#### What you have to do:
Transcribe, word for word, all of the entries below, and exclude any pictures from the copy.

----

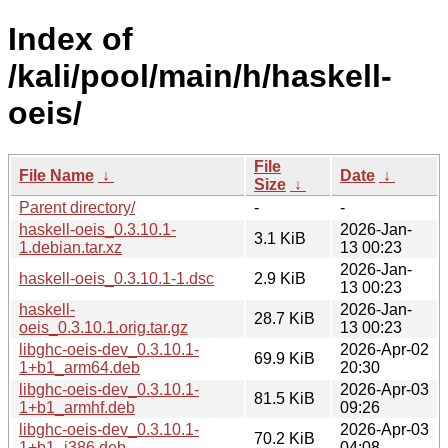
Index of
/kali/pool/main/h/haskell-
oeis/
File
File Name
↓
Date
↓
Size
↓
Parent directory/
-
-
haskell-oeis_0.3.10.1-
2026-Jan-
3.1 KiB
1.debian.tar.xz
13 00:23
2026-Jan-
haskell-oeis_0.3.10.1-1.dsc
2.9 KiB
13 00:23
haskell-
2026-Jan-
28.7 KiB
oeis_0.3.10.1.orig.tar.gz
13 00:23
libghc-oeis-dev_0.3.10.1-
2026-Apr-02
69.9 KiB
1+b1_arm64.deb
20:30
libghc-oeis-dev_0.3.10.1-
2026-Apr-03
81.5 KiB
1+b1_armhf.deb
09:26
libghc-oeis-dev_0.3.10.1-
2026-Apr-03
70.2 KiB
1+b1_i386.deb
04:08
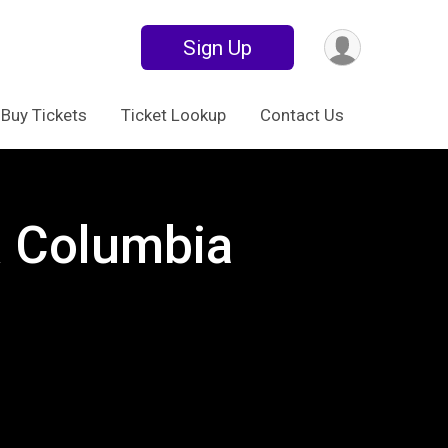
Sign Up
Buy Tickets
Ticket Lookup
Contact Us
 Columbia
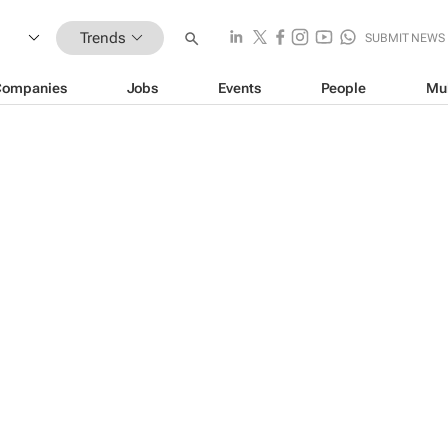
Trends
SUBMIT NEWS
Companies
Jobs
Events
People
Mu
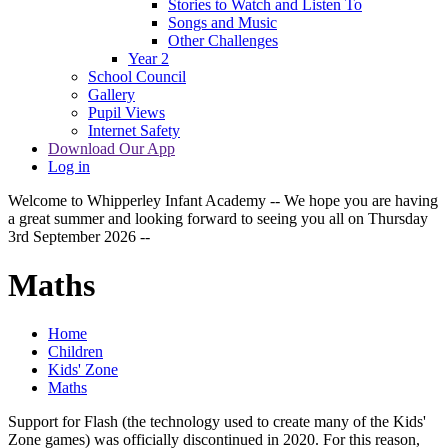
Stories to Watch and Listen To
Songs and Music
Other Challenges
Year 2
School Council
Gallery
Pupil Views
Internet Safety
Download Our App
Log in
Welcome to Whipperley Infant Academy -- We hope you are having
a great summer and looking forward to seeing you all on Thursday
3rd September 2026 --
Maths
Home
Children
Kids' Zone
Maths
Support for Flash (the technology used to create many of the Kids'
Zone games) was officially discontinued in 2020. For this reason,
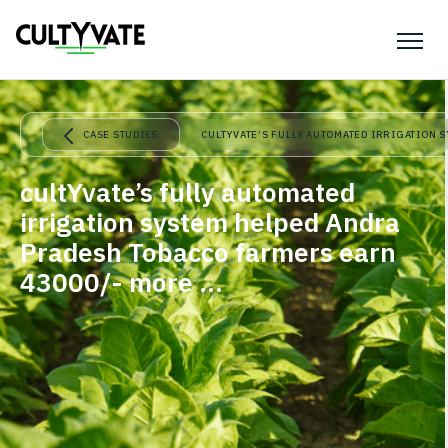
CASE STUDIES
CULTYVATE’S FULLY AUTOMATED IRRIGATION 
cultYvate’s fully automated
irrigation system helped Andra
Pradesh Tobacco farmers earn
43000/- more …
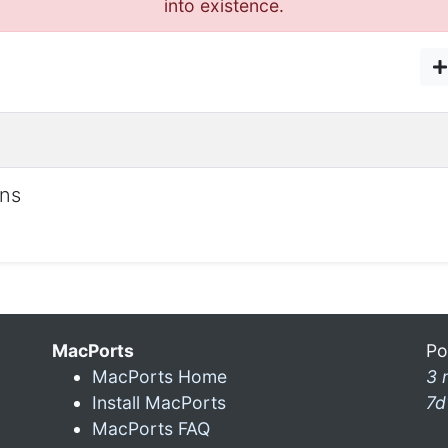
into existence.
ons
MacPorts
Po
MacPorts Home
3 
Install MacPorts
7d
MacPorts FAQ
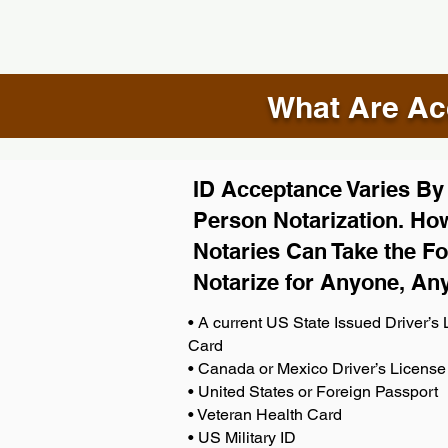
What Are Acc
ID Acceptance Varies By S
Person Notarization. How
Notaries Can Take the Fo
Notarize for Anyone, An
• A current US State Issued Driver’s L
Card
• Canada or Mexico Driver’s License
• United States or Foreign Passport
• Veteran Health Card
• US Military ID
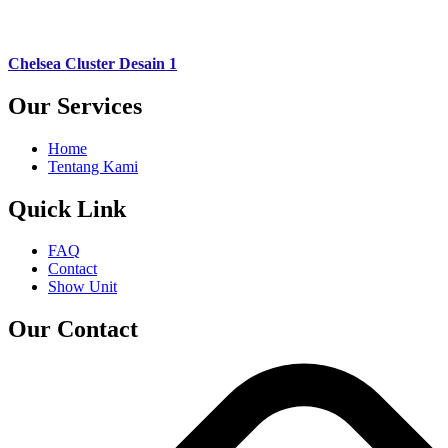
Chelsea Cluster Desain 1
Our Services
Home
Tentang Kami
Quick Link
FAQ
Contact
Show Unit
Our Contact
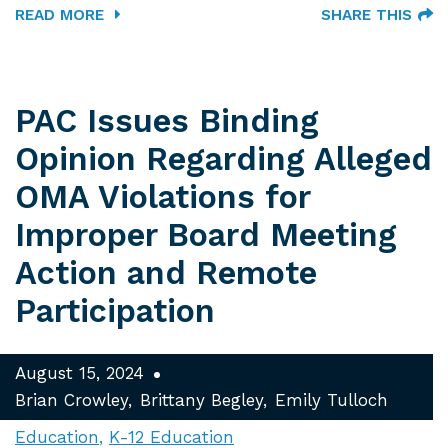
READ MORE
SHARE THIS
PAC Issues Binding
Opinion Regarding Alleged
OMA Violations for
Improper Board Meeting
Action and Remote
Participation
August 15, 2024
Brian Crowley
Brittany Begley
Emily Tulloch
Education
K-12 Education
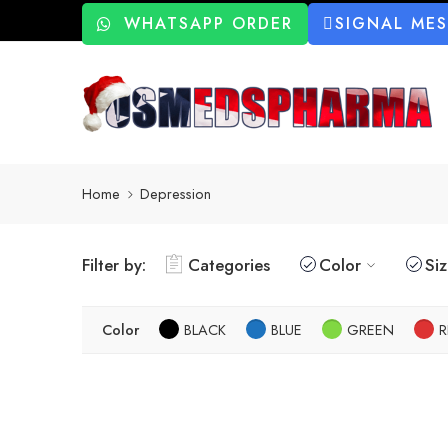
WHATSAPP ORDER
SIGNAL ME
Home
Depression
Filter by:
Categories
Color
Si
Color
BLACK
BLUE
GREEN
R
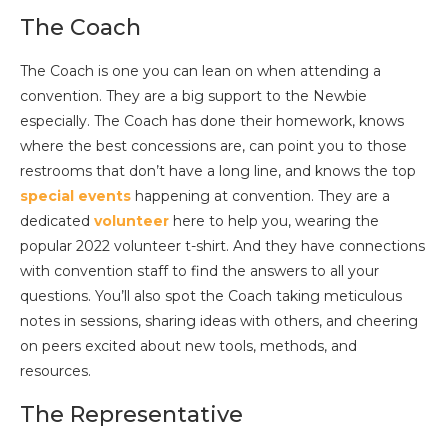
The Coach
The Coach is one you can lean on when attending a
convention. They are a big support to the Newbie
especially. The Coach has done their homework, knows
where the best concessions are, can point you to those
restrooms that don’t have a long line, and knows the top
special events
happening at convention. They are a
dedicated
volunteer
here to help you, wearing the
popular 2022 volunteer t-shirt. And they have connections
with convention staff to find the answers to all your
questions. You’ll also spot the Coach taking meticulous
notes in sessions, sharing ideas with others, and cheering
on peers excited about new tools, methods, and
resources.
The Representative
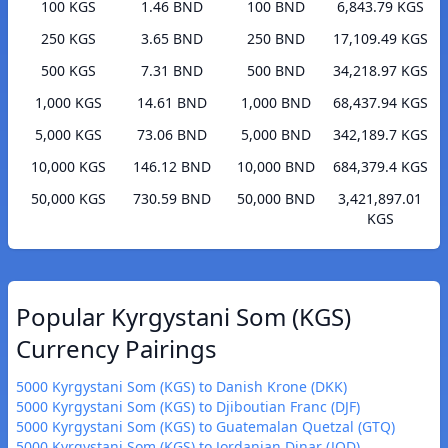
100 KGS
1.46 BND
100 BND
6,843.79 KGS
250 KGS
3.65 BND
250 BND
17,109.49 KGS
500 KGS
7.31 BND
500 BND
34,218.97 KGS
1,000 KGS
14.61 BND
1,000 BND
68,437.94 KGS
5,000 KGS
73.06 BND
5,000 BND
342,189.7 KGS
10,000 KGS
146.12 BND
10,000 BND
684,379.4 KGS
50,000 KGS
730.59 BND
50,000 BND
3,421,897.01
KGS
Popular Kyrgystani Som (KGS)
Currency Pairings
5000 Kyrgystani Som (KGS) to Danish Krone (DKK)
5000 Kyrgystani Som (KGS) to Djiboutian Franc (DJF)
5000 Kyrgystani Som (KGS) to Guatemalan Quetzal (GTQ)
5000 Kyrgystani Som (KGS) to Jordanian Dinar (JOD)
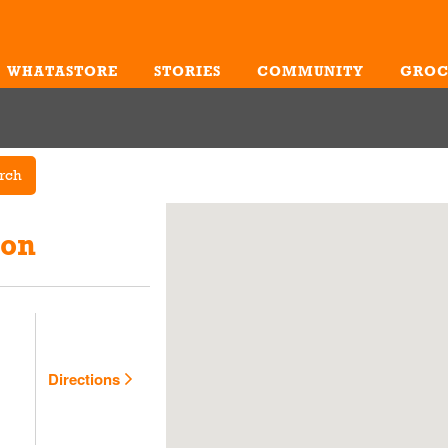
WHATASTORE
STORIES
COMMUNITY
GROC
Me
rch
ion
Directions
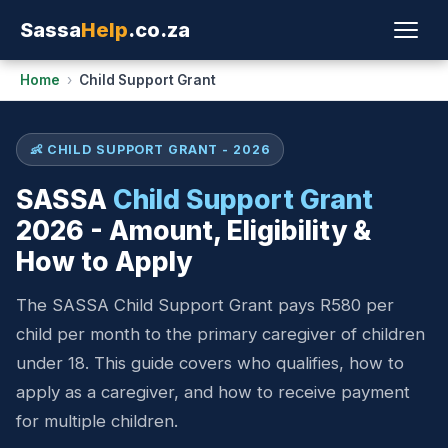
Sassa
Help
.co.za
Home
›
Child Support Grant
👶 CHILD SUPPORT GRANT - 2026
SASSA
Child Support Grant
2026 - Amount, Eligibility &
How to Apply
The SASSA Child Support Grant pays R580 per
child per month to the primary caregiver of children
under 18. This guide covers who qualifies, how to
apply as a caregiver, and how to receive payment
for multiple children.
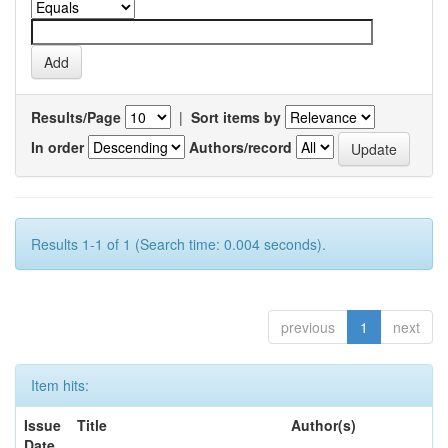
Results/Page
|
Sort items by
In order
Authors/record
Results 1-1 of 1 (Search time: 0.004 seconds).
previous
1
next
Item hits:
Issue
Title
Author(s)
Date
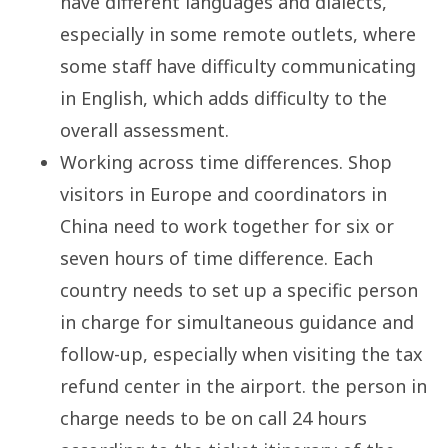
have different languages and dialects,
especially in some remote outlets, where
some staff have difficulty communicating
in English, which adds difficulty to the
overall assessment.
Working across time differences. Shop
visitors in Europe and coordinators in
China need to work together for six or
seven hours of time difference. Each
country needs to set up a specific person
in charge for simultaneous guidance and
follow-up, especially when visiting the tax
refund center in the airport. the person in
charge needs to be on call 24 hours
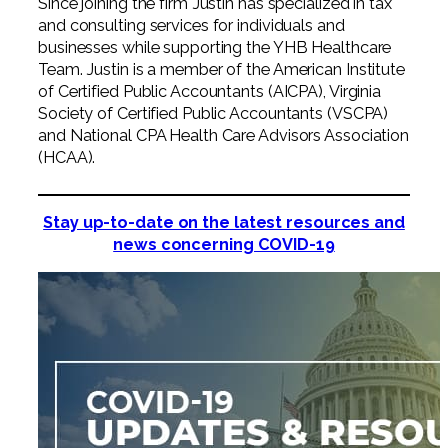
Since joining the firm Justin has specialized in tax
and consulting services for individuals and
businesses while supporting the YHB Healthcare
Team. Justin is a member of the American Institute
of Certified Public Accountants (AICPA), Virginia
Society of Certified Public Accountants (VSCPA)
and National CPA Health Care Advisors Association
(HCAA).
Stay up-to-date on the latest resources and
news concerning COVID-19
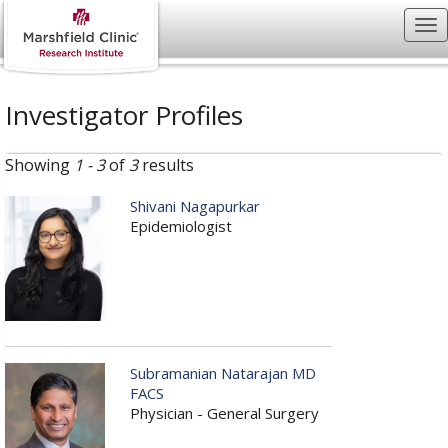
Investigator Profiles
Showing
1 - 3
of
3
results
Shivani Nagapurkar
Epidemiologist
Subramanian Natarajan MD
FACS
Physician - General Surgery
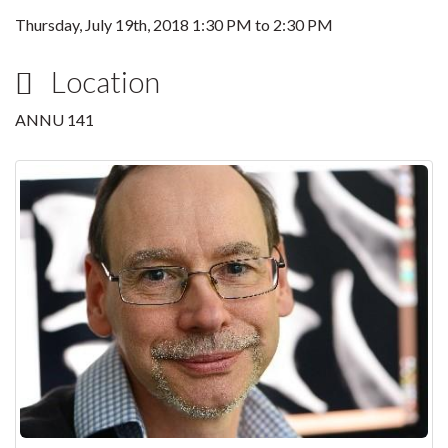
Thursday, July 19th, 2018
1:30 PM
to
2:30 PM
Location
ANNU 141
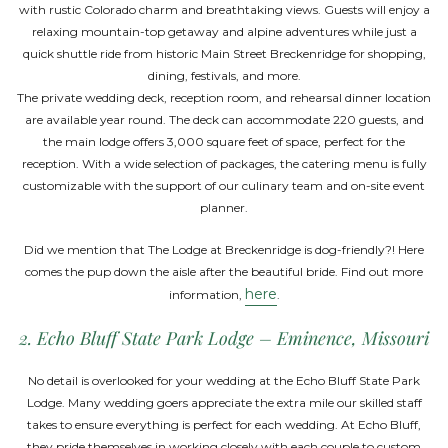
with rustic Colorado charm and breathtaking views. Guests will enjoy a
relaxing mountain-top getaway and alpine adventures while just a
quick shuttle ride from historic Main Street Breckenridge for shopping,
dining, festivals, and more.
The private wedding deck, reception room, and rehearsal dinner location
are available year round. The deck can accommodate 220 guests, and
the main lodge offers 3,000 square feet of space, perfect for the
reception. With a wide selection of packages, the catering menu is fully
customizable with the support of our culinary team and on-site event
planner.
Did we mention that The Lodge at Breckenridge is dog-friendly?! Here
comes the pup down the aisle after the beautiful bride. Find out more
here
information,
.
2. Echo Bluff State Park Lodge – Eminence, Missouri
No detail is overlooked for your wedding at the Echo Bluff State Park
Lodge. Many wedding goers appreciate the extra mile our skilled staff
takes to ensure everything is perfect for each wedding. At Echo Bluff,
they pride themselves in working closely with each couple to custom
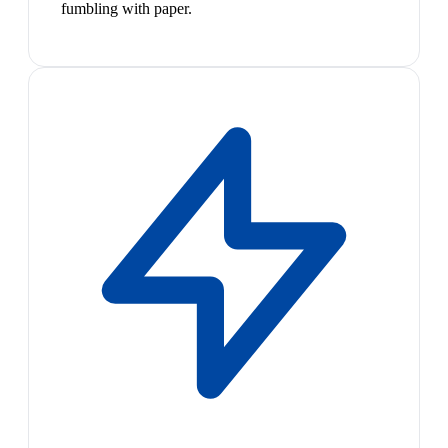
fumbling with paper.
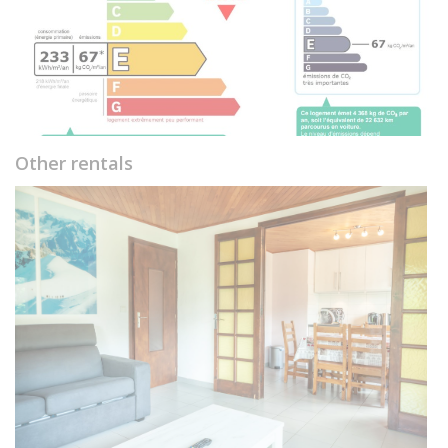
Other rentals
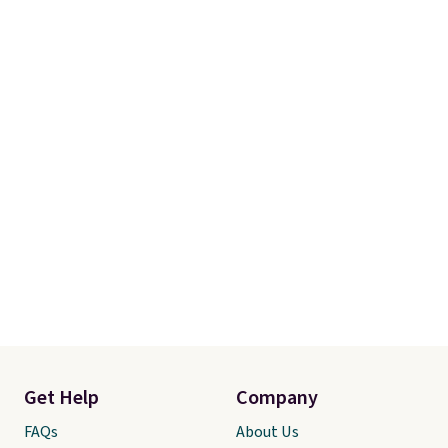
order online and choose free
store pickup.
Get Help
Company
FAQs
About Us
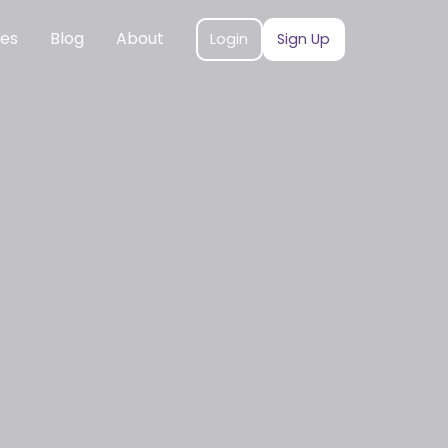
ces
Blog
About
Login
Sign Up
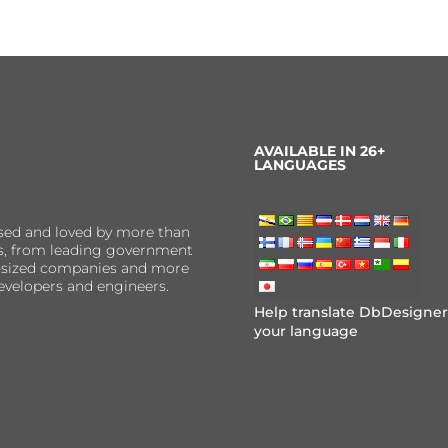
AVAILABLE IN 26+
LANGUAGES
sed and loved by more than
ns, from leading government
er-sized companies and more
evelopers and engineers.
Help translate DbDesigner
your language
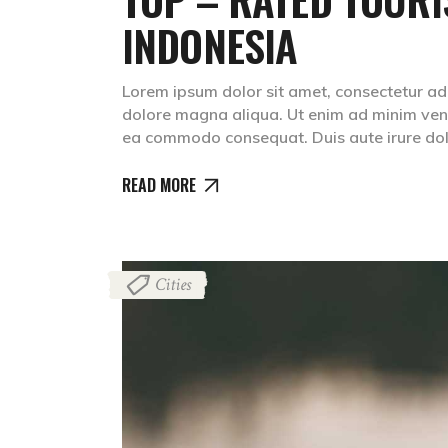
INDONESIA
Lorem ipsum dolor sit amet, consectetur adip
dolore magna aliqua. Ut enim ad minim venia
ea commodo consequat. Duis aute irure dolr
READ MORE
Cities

----

#### Output of the task:
Index of
/kali/pool/main/h/haskell-
oeis/
File
File Name
↓
Date
↓
Size
↓
Parent directory/
-
-
haskell-oeis_0.3.10.1-
2026-Jan-
3.1 KiB
1.debian.tar.xz
13 00:23
2026-Jan-
haskell-oeis_0.3.10.1-1.dsc
2.9 KiB
13 00:23
haskell-
2026-Jan-
28.7 KiB
oeis_0.3.10.1.orig.tar.gz
13 00:23
libghc-oeis-dev_0.3.10.1-
2026-Apr-02
69.9 KiB
1+b1_arm64.deb
20:30
libghc-oeis-dev_0.3.10.1-
2026-Apr-03
81.5 KiB
1+b1_armhf.deb
09:26
libghc-oeis-dev_0.3.10.1-
2026-Apr-03
70.2 KiB
1+b1_i386.deb
04:08
Sign Up
Buy Tickets
Ticket Lookup
Contact Us
 Columbia
Trends
SUBMIT NEWS
Companies
Jobs
Events
People
Mu
Stories to Watch and Listen To
Songs and Music
Other Challenges
Year 2
School Council
Gallery
Pupil Views
Internet Safety
Download Our App
Log in
Welcome to Whipperley Infant Academy -- We hope you are having
a great summer and looking forward to seeing you all on Thursday
3rd September 2026 --
Maths
Home
Children
Kids' Zone
Maths
Support for Flash (the technology used to create many of the Kids'
Zone games) was officially discontinued in 2020. For this reason,
CASE STUDIES
CULTYVATE’S FULLY AUTOMATED IRRIGATION 
cultYvate’s fully automated
irrigation system helped Andra
Pradesh Tobacco farmers earn
43000/- more …
into existence.
ons
MacPorts
Po
MacPorts Home
3 
Install MacPorts
7d
MacPorts FAQ
What Are Acc
ID Acceptance Varies By S
Person Notarization. How
Notaries Can Take the Fo
Notarize for Anyone, An
• A current US State Issued Driver’s L
Card
• Canada or Mexico Driver’s License
• United States or Foreign Passport
• Veteran Health Card
• US Military ID
Chelsea Cluster Desain 1
Our Services
Home
Tentang Kami
Quick Link
FAQ
Contact
Show Unit
Our Contact
READ MORE
SHARE THIS
PAC Issues Binding
Opinion Regarding Alleged
OMA Violations for
Improper Board Meeting
Action and Remote
Participation
August 15, 2024
Brian Crowley
Brittany Begley
Emily Tulloch
Education
K-12 Education
WHATSAPP ORDER
SIGNAL ME
Home
Depression
Filter by:
Categories
Color
Si
Color
BLACK
BLUE
GREEN
R
The Coach
The Coach is one you can lean on when attending a
convention. They are a big support to the Newbie
especially. The Coach has done their homework, knows
where the best concessions are, can point you to those
restrooms that don’t have a long line, and knows the top
special events
happening at convention. They are a
dedicated
volunteer
here to help you, wearing the
popular 2022 volunteer t-shirt. And they have connections
with convention staff to find the answers to all your
questions. You’ll also spot the Coach taking meticulous
notes in sessions, sharing ideas with others, and cheering
on peers excited about new tools, methods, and
resources.
The Representative
100 KGS
1.46 BND
100 BND
6,843.79 KGS
250 KGS
3.65 BND
250 BND
17,109.49 KGS
500 KGS
7.31 BND
500 BND
34,218.97 KGS
1,000 KGS
14.61 BND
1,000 BND
68,437.94 KGS
5,000 KGS
73.06 BND
5,000 BND
342,189.7 KGS
10,000 KGS
146.12 BND
10,000 BND
684,379.4 KGS
50,000 KGS
730.59 BND
50,000 BND
3,421,897.01
KGS
Popular Kyrgystani Som (KGS)
Currency Pairings
5000 Kyrgystani Som (KGS) to Danish Krone (DKK)
5000 Kyrgystani Som (KGS) to Djiboutian Franc (DJF)
5000 Kyrgystani Som (KGS) to Guatemalan Quetzal (GTQ)
5000 Kyrgystani Som (KGS) to Jordanian Dinar (JOD)
WHATASTORE
STORIES
COMMUNITY
GROC
Me
rch
ion
Directions
Sassa
Help
.co.za
Home
›
Child Support Grant
👶 CHILD SUPPORT GRANT - 2026
SASSA
Child Support Grant
2026 - Amount, Eligibility &
How to Apply
The SASSA Child Support Grant pays R580 per
child per month to the primary caregiver of children
under 18. This guide covers who qualifies, how to
apply as a caregiver, and how to receive payment
for multiple children.
Results/Page
|
Sort items by
In order
Authors/record
Results 1-1 of 1 (Search time: 0.004 seconds).
previous
1
next
Item hits:
Issue
Title
Author(s)
Date
have different languages and dialects,
especially in some remote outlets, where
some staff have difficulty communicating
in English, which adds difficulty to the
overall assessment.
Working across time differences. Shop
visitors in Europe and coordinators in
China need to work together for six or
seven hours of time difference. Each
country needs to set up a specific person
in charge for simultaneous guidance and
follow-up, especially when visiting the tax
refund center in the airport. the person in
charge needs to be on call 24 hours
Since joining the firm Justin has specialized in tax
and consulting services for individuals and
businesses while supporting the YHB Healthcare
Team. Justin is a member of the American Institute
of Certified Public Accountants (AICPA), Virginia
Society of Certified Public Accountants (VSCPA)
and National CPA Health Care Advisors Association
(HCAA).
Stay up-to-date on the latest resources and
news concerning COVID-19
Investigator Profiles
Showing
1 - 3
of
3
results
Shivani Nagapurkar
Epidemiologist
Subramanian Natarajan MD
FACS
Physician - General Surgery
Thursday, July 19th, 2018
1:30 PM
to
2:30 PM
Location
ANNU 141
with rustic Colorado charm and breathtaking views. Guests will enjoy a
relaxing mountain-top getaway and alpine adventures while just a
quick shuttle ride from historic Main Street Breckenridge for shopping,
dining, festivals, and more.
The private wedding deck, reception room, and rehearsal dinner location
are available year round. The deck can accommodate 220 guests, and
the main lodge offers 3,000 square feet of space, perfect for the
reception. With a wide selection of packages, the catering menu is fully
customizable with the support of our culinary team and on-site event
planner.
Did we mention that The Lodge at Breckenridge is dog-friendly?! Here
comes the pup down the aisle after the beautiful bride. Find out more
here
information,
.
2. Echo Bluff State Park Lodge – Eminence, Missouri
No detail is overlooked for your wedding at the Echo Bluff State Park
Lodge. Many wedding goers appreciate the extra mile our skilled staff
takes to ensure everything is perfect for each wedding. At Echo Bluff,
they pride themselves in working closely with each couple to custom
fumbling with paper.
Other rentals
order online and choose free
store pickup.
Get Help
Company
FAQs
About Us
ces
Blog
About
Login
Sign Up
AVAILABLE IN 26+
LANGUAGES
sed and loved by more than
ns, from leading government
er-sized companies and more
evelopers and engineers.
Help translate DbDesigner
your language
INDONESIA
Lorem ipsum dolor sit amet, consectetur adip
dolore magna aliqua. Ut enim ad minim venia
ea commodo consequat. Duis aute irure dolr
READ MORE
Cities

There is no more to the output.